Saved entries
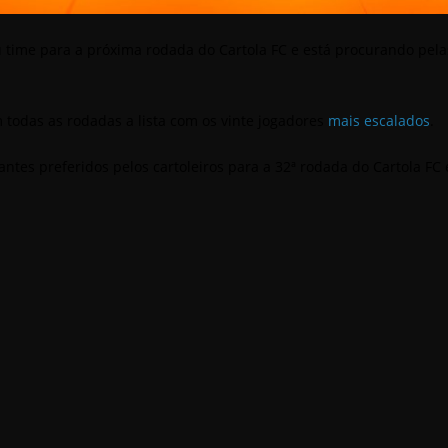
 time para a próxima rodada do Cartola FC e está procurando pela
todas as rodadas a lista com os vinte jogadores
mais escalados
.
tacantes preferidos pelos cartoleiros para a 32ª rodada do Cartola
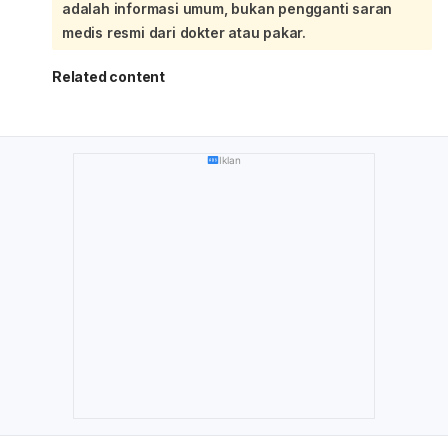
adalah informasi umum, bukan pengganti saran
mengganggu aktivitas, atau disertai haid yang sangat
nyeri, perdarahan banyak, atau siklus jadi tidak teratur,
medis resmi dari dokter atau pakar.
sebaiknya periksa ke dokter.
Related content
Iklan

---

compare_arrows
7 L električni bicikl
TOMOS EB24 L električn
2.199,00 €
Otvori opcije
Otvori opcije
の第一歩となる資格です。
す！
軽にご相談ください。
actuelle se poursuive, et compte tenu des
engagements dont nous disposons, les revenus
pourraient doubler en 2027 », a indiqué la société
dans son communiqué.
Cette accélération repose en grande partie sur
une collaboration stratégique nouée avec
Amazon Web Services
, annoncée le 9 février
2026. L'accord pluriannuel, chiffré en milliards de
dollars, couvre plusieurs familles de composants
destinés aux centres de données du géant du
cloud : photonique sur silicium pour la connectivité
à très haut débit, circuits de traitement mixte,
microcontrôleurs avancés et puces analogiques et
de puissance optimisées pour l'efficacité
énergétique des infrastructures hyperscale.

→ **Work to complete**
When the line with "の第一歩となる資格です。" is reached in the data above, start copying there, and copy each line exactly until the line with "énergétique des infrastructures hyperscale." has been copied; copy nothing else.

→ **Answer below**
の第一歩となる資格です。
す！
軽にご相談ください。
actuelle se poursuive, et compte tenu des
engagements dont nous disposons, les revenus
pourraient doubler en 2027 », a indiqué la société
dans son communiqué.
Cette accélération repose en grande partie sur
une collaboration stratégique nouée avec
Amazon Web Services
, annoncée le 9 février
2026. L'accord pluriannuel, chiffré en milliards de
dollars, couvre plusieurs familles de composants
destinés aux centres de données du géant du
cloud : photonique sur silicium pour la connectivité
à très haut débit, circuits de traitement mixte,
microcontrôleurs avancés et puces analogiques et
de puissance optimisées pour l'efficacité
énergétique des infrastructures hyperscale.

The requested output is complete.